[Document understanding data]
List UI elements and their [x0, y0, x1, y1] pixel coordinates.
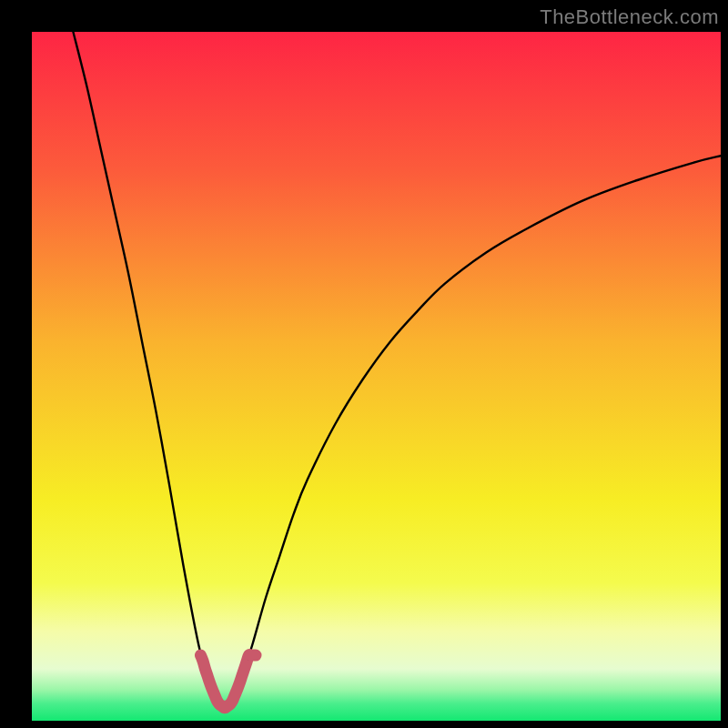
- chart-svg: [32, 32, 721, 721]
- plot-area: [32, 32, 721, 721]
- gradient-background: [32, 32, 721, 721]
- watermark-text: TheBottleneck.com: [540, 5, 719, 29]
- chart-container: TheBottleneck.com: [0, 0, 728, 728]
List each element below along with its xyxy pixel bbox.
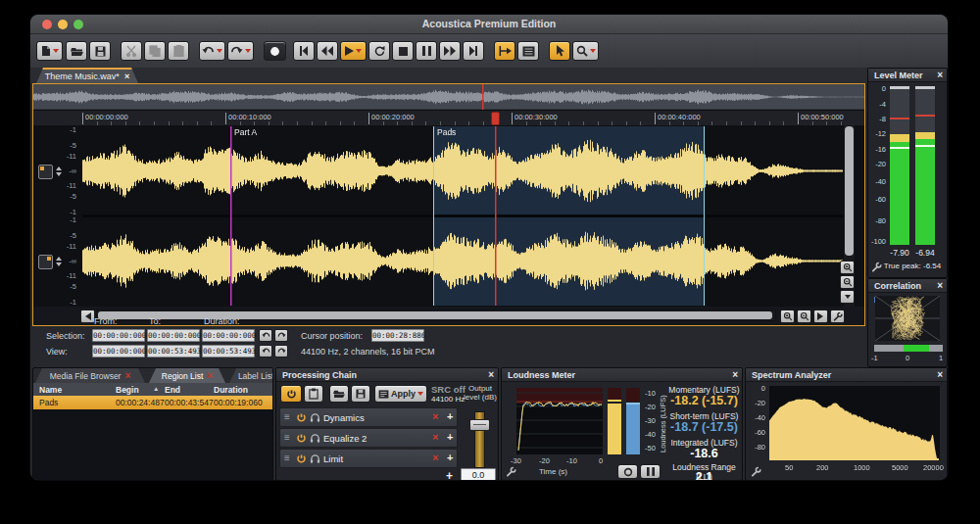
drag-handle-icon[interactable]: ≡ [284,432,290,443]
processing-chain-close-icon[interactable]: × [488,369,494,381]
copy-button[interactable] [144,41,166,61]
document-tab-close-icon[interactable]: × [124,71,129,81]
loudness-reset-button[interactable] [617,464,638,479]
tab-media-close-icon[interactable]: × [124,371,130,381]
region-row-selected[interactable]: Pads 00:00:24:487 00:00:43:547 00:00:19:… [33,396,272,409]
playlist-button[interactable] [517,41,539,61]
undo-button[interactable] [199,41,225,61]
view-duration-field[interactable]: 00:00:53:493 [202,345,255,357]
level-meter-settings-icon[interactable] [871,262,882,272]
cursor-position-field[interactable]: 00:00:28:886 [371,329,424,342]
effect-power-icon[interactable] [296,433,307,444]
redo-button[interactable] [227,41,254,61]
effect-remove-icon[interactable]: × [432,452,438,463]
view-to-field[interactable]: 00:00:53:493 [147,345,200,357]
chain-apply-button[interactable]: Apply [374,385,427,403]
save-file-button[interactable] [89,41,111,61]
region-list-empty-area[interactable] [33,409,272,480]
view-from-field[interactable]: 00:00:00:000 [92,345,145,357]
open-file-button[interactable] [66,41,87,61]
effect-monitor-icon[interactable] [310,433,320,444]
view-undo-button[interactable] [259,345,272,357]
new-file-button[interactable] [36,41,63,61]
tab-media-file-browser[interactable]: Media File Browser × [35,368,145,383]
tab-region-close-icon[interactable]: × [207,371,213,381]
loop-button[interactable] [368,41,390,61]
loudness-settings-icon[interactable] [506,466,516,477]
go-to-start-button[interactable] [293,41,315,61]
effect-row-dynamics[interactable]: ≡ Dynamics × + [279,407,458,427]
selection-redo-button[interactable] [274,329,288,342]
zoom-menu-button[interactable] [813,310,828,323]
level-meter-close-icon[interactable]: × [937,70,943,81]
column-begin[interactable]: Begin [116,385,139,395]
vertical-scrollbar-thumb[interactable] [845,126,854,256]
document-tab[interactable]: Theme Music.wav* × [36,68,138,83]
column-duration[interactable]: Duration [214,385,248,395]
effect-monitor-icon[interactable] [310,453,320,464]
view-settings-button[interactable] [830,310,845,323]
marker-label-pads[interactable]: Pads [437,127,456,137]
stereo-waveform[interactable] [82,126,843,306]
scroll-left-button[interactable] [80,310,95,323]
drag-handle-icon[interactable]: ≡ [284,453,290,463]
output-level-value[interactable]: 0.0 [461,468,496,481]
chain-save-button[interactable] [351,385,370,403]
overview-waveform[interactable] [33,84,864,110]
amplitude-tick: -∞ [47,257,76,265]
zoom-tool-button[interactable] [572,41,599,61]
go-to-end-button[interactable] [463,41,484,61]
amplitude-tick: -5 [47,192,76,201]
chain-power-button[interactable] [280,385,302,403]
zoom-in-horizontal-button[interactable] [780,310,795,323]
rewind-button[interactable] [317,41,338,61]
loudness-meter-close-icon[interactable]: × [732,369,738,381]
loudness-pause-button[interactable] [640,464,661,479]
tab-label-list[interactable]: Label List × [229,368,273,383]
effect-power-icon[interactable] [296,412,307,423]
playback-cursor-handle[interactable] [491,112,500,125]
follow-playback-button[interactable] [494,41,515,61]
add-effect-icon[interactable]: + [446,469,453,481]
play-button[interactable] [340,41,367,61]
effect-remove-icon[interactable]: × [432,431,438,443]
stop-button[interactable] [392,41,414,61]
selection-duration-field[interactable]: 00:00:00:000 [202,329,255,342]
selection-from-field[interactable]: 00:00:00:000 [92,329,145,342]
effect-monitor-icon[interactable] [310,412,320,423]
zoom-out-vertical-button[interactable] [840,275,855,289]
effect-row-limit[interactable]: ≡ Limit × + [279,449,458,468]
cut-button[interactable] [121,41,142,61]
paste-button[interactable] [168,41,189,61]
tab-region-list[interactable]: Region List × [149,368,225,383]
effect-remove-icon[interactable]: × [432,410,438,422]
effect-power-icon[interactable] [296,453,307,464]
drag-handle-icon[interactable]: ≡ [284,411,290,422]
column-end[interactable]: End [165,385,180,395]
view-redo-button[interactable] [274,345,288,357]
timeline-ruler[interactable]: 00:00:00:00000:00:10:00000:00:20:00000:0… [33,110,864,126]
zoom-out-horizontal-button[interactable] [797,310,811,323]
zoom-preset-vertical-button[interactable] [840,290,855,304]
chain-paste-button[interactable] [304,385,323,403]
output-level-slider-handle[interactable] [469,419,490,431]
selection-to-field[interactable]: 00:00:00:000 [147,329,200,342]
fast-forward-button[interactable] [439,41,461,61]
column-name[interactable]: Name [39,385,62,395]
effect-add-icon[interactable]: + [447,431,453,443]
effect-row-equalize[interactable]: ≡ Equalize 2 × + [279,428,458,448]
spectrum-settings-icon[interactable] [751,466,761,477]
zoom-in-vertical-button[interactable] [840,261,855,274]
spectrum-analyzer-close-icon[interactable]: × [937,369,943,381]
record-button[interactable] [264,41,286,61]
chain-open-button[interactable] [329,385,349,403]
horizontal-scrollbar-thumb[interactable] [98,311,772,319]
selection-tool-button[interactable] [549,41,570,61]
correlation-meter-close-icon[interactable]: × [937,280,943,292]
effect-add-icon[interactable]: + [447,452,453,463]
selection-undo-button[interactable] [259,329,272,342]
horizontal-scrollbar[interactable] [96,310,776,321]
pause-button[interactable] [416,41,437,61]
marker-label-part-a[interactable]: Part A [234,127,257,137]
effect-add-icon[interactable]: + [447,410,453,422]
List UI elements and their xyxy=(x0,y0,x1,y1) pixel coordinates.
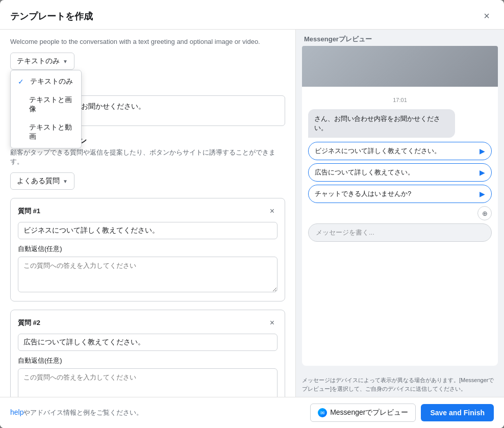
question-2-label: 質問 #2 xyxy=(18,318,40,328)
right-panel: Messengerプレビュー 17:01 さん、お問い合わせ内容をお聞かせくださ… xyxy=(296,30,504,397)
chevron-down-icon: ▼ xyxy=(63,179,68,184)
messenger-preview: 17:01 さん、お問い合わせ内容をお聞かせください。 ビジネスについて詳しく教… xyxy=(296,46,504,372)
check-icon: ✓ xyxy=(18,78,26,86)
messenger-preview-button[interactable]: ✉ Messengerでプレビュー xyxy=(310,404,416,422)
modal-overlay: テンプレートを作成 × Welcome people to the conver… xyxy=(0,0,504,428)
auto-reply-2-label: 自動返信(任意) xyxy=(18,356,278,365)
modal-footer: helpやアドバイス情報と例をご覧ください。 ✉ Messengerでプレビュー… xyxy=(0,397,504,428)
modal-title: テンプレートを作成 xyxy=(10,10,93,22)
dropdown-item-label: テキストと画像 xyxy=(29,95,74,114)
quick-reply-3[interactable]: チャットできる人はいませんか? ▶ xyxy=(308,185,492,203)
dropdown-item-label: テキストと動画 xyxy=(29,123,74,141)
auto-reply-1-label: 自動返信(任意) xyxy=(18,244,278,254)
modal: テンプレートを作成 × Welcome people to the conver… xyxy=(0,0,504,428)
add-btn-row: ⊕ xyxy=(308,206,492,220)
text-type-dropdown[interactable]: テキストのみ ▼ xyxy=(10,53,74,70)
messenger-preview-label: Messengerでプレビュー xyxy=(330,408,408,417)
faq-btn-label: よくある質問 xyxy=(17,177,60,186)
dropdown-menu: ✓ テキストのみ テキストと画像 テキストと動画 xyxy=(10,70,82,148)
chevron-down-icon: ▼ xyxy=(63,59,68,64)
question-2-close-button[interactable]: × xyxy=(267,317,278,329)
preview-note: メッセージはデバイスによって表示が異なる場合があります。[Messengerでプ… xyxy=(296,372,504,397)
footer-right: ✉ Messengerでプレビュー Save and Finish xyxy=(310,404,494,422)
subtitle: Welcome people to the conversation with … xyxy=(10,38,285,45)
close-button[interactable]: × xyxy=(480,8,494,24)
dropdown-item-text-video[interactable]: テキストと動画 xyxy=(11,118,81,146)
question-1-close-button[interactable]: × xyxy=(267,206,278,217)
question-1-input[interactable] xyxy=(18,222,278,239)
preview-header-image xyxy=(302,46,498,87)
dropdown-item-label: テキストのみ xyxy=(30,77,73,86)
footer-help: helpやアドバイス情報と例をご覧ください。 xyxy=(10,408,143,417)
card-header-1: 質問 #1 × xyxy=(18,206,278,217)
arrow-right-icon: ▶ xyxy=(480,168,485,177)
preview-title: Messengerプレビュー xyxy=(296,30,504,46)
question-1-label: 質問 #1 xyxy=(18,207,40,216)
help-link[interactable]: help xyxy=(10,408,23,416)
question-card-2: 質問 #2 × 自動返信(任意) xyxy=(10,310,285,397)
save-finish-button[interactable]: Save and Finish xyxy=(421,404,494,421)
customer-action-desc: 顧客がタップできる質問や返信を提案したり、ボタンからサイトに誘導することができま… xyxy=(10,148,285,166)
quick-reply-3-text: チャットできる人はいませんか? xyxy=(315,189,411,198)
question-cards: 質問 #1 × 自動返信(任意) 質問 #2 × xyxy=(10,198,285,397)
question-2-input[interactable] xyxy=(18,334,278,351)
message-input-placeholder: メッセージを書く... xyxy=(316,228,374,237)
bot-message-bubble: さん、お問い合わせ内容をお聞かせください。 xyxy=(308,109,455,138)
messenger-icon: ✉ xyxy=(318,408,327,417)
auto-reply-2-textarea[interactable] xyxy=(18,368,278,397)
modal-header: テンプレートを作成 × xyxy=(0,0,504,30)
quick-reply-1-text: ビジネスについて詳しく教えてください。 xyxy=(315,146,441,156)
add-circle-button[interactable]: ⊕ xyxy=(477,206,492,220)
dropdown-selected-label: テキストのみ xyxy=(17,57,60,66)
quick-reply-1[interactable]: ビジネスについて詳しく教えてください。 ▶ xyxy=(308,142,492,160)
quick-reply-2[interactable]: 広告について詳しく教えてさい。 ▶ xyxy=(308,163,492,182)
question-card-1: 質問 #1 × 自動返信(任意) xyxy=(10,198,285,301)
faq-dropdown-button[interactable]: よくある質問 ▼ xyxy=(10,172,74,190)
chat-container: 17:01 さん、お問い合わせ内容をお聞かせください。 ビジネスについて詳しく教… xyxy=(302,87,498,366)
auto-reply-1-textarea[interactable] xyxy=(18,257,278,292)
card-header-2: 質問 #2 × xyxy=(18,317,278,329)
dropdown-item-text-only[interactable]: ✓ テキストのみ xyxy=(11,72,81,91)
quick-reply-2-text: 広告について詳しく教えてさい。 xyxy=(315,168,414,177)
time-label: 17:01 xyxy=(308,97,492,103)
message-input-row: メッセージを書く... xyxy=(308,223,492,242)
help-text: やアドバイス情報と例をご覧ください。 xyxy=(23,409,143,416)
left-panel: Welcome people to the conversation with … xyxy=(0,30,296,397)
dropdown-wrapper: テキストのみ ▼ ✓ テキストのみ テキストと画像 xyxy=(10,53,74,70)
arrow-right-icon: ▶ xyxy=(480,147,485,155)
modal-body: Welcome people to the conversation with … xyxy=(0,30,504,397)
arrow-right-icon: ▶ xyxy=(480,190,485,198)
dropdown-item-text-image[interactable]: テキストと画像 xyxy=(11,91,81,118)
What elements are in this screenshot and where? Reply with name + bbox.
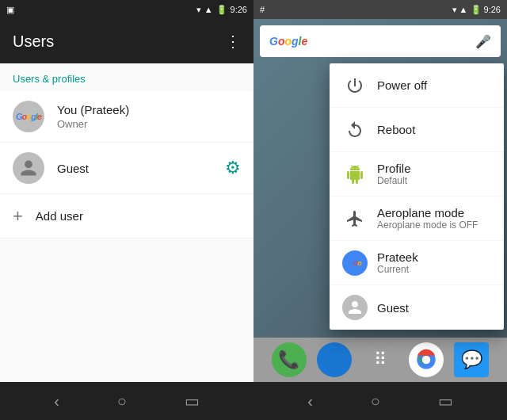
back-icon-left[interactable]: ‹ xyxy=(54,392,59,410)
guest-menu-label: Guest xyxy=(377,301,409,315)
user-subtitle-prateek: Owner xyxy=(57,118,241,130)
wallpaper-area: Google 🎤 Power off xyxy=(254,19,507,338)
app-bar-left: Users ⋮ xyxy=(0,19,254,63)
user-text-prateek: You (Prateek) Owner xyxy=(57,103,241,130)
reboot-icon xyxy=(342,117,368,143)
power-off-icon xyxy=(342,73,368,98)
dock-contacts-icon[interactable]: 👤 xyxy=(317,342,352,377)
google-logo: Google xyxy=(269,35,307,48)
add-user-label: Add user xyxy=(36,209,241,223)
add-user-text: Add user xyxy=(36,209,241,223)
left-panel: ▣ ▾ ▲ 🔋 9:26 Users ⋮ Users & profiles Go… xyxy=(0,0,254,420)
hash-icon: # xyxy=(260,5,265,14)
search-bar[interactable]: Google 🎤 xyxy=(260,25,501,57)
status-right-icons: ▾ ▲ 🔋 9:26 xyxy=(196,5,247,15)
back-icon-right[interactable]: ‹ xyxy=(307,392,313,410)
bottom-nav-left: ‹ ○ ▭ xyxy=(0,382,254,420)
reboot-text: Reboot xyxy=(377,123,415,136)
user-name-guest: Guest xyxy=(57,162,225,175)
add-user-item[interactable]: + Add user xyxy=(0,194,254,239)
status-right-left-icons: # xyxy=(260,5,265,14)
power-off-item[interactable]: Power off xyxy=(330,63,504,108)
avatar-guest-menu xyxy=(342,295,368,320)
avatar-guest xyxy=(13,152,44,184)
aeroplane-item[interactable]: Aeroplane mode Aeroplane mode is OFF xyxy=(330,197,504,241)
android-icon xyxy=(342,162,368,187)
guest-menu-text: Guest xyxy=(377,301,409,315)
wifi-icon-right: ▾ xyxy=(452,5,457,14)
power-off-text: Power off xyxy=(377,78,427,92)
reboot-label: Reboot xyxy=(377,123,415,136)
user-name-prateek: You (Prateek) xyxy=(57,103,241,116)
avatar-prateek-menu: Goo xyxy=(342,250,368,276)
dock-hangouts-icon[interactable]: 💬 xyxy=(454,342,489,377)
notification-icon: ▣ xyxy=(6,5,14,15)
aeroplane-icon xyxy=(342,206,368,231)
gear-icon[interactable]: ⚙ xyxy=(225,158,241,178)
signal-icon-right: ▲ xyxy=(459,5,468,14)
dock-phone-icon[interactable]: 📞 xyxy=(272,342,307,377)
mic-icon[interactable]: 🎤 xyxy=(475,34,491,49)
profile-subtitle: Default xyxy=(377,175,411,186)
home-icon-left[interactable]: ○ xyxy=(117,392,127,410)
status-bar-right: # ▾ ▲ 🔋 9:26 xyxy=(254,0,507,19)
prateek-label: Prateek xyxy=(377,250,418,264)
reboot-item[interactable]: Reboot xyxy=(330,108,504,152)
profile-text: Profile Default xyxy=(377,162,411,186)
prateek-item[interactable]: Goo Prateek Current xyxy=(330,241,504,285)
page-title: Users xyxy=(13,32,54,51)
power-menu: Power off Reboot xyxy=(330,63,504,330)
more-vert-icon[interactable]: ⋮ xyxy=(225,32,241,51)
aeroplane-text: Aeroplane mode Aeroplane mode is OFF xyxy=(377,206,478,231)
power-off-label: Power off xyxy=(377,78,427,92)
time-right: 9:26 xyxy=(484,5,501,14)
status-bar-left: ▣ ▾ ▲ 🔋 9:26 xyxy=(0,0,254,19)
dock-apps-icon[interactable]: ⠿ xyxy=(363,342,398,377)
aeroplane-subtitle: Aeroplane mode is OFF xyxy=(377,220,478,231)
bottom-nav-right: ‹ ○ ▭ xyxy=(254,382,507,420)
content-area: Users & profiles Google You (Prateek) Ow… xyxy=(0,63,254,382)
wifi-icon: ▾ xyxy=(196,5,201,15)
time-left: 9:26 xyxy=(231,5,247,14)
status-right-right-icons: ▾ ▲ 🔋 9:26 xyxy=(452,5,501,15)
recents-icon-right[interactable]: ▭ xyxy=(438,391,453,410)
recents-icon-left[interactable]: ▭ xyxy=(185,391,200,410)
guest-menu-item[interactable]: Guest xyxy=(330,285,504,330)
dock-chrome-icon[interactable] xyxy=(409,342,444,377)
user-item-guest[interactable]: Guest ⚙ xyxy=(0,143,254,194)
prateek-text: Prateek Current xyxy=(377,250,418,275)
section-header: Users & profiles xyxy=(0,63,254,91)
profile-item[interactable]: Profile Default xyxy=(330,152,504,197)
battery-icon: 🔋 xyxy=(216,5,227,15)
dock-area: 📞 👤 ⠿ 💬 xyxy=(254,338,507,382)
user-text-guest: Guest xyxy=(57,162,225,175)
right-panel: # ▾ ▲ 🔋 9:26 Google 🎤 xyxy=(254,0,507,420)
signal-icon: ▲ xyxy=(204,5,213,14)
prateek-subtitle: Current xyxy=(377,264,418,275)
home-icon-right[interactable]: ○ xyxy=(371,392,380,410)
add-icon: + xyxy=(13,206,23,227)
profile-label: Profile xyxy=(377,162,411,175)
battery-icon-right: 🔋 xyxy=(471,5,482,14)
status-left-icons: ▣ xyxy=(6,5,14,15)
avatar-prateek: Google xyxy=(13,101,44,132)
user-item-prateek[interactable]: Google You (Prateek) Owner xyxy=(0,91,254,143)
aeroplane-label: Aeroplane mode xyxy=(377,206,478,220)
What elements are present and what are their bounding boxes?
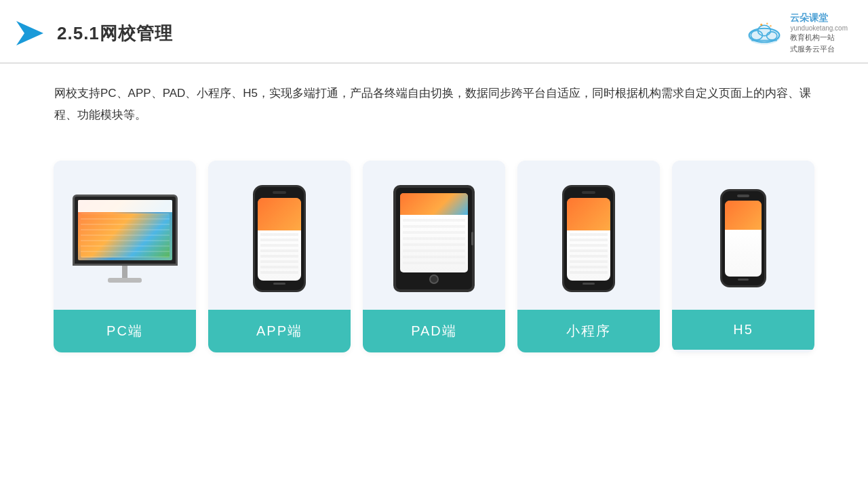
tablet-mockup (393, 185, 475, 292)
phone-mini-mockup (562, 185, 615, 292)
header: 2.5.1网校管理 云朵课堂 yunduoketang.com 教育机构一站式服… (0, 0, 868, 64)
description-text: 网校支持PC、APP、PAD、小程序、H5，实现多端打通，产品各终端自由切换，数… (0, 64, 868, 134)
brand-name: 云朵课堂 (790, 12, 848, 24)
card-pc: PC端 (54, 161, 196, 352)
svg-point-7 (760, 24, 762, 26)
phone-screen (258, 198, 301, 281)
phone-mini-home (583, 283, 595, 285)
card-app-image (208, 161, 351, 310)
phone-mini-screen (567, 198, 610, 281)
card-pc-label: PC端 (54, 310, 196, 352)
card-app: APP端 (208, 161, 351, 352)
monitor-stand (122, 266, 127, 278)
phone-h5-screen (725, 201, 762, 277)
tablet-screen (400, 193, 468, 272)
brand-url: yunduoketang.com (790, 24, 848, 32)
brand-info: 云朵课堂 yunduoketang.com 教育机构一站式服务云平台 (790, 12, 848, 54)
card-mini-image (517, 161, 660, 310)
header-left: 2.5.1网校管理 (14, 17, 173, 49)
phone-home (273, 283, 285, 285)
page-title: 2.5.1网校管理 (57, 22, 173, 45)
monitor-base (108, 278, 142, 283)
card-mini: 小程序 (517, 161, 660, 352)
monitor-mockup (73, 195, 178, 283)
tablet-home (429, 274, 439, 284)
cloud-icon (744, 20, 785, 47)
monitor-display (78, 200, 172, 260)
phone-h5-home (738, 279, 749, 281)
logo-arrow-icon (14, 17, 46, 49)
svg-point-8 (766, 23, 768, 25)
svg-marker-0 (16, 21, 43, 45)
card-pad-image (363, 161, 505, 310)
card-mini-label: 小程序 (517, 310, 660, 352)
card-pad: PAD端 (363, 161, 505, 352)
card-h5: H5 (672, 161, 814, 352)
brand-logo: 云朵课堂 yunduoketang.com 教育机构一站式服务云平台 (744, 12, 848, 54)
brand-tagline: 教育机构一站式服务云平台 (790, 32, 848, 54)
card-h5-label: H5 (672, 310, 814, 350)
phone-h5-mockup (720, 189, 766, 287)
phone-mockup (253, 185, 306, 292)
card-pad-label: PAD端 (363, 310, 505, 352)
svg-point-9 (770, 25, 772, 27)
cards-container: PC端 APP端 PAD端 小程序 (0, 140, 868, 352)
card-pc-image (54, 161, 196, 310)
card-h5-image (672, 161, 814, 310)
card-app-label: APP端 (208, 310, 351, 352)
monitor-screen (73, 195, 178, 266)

Work instruction - Among the records, how many lines include the string "Current"? State the number and add nothing.

Exercise result - 3